Planned exhibition
From May until September 2016, the Robert Guttmann Gallery will be hosting an exhibition entitled Castaways in Shanghai: The Hongkew Ghetto through the Lens of Arthur Rothstein, featuring scenes and images of the Hongkew Ghetto as depicted by the American photographer Arthur Rothstein (1915–1985) in April 1946: entrance to the ghetto in the Hongkew district, living quarters in Chaoufoong Street, a woman distributing food rations from UNRRA, stateless children born into Jewish refugee families in China, a game of outdoor chess, a makeshift outdoor kitchen in an inner courtyard, soup with matzo dumplings prepared in a traditional Chinese pot, an evacuation notice-board, mail sorting, a group of people checking the latest lists of survivors from concentration camps in Europe...

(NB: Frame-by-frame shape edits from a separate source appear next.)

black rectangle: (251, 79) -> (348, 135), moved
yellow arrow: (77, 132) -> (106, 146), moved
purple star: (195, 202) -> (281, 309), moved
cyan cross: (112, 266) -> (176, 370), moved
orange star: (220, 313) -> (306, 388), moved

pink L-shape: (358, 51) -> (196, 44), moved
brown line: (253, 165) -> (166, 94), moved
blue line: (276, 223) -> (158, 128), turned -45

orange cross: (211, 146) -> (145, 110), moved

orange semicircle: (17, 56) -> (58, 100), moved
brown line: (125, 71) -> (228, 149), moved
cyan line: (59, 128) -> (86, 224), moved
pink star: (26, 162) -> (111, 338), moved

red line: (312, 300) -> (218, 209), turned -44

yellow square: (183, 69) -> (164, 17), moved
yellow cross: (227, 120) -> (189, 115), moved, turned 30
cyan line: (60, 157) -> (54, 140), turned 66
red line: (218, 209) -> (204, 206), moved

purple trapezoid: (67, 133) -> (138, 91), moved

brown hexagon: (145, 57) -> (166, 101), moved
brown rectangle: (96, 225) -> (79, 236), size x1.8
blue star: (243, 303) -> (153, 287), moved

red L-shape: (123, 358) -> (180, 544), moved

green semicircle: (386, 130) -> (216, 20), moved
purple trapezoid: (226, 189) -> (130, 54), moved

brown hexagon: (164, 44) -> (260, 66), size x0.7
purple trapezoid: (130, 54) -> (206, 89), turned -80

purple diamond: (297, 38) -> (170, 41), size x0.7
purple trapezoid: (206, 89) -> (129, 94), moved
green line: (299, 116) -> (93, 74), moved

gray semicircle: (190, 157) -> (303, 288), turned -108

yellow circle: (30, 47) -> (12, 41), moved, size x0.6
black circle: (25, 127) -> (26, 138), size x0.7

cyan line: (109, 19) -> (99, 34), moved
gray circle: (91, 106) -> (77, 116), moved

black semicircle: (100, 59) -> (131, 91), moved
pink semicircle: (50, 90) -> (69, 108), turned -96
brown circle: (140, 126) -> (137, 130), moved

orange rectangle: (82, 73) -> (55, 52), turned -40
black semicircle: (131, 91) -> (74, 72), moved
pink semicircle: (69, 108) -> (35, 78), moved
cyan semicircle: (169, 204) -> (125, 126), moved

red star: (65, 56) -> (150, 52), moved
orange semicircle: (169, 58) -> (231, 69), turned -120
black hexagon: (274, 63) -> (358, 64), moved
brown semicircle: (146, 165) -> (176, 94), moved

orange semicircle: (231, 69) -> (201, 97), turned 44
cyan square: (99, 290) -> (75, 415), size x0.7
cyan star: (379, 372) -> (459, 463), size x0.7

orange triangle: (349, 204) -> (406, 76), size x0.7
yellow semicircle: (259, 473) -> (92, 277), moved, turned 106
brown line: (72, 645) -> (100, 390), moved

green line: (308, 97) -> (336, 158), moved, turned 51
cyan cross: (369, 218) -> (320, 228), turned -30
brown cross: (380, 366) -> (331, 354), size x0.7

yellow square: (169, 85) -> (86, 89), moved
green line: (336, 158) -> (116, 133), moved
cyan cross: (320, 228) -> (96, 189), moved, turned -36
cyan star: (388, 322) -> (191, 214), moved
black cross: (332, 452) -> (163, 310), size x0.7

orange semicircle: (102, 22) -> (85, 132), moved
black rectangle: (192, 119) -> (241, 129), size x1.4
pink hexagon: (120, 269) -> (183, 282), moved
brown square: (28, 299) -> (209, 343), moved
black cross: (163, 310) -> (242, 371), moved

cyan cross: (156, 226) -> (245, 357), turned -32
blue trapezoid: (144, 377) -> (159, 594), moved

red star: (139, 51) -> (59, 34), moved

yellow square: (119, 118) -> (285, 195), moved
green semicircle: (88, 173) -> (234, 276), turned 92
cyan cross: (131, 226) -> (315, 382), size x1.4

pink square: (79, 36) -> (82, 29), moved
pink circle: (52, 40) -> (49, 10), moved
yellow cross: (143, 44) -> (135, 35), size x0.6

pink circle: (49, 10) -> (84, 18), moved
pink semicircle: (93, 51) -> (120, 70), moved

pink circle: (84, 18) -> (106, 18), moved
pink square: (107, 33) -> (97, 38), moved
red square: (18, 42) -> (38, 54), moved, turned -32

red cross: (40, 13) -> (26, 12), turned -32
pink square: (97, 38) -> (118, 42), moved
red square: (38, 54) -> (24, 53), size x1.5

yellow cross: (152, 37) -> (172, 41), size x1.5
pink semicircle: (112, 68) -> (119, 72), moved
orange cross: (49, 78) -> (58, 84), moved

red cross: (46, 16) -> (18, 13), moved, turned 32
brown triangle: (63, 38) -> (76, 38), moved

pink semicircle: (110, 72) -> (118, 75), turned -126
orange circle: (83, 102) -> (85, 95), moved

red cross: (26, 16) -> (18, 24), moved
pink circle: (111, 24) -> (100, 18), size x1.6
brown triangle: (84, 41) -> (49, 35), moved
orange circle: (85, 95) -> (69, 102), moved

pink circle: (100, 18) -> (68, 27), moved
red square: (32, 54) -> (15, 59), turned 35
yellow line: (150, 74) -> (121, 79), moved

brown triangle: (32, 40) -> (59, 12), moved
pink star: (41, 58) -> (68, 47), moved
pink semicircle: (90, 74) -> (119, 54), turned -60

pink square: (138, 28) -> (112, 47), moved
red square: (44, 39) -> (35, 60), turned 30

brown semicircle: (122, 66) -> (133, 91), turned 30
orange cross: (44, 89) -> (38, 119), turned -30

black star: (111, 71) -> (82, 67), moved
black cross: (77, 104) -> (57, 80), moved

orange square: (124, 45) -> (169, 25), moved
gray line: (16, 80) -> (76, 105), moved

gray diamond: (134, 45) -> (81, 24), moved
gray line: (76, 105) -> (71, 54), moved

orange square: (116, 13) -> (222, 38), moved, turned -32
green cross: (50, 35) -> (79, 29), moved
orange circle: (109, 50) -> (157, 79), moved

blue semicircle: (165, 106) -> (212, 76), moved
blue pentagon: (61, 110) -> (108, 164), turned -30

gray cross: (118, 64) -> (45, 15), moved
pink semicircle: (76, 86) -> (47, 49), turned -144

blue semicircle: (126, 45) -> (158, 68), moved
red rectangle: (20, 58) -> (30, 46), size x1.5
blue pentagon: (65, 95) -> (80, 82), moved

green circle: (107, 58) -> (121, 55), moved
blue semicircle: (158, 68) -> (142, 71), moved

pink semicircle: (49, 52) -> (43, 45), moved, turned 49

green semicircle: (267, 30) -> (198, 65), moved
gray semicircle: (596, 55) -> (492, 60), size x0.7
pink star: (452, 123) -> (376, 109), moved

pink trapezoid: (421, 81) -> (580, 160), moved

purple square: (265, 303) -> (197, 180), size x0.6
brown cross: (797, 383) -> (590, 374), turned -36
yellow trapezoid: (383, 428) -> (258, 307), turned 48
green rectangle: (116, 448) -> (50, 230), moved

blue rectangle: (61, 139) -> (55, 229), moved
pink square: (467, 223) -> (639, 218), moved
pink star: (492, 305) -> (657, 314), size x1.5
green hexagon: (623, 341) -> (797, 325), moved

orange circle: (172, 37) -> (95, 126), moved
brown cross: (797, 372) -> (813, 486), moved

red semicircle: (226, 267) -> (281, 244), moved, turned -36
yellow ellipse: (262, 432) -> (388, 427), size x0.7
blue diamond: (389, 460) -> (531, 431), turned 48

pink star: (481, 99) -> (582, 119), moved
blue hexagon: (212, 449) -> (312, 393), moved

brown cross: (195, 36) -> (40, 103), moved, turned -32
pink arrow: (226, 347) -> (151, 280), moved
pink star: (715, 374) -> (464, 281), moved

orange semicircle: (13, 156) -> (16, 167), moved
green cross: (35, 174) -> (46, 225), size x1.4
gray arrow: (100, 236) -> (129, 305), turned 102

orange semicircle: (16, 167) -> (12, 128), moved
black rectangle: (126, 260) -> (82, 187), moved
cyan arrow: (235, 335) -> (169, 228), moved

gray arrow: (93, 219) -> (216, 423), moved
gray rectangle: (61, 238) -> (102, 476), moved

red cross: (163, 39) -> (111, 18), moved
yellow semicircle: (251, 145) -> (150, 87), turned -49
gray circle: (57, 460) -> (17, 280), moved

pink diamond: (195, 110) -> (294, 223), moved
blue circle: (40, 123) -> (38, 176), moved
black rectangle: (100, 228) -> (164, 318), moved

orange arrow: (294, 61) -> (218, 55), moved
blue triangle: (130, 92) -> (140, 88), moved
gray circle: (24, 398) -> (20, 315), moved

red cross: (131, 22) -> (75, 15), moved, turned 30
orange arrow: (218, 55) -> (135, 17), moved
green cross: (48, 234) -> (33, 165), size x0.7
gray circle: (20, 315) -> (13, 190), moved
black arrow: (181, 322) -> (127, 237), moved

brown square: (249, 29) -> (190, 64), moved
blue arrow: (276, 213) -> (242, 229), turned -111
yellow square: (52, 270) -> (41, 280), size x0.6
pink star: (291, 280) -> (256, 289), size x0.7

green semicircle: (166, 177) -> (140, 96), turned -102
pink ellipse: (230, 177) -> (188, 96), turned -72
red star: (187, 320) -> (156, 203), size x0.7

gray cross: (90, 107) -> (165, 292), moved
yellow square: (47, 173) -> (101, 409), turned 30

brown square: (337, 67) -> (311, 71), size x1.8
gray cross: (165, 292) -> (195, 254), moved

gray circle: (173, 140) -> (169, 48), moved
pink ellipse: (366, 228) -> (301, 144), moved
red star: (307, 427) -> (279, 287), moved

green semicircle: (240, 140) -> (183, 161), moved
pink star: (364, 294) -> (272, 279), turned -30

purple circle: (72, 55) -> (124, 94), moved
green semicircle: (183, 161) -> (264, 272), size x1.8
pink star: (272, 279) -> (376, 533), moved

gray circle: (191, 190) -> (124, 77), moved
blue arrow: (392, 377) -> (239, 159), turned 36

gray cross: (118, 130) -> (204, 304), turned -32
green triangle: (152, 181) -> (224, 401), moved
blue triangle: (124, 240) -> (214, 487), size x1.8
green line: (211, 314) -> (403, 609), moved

These documentary photographs from Shanghai later became famous after their publication. Rothstein took them at the start of his assignment in China as chief photographer for the United Nations Relief and Rehabilitation Administration (UNRRA), following his discharge from the military. His main task was to document the activity of this international organization, which at the time mainly involved distributing food aid and organizing the repatriation of Jewish refugees back to Europe.
Rothstein's documentary photographs captured the atmosphere of the Hongkew slum immediately after the war. Covering an area of about 2.5 square kilometres, the ghetto was set up by the Japanese occupation authorities as a designated area for European Jewish refugees who had arrived in Shanghai since 1937. In operation between 18 February 1943 and 14 August, it was liberated on 3 September 1945. A large number of European Jewish refugees were still in the ghetto at the time of its liberation, with as many as 20,000 having made their various ways there between 1938 and 1942.
Against the backdrop of Rothstein's photo reportage, the exhibition Castaways in Shanghai: The Hongkew Ghetto through the Lens of Arthur Rothstein aims to draw attention to the fate of the Czechoslovak nationals who formed a small but far from insignificant group in Shanghai. On the basis of various lists from 1942–1946, there are estimated to have been between 300 and 400 people in this group, about three quarters of whom were Jews.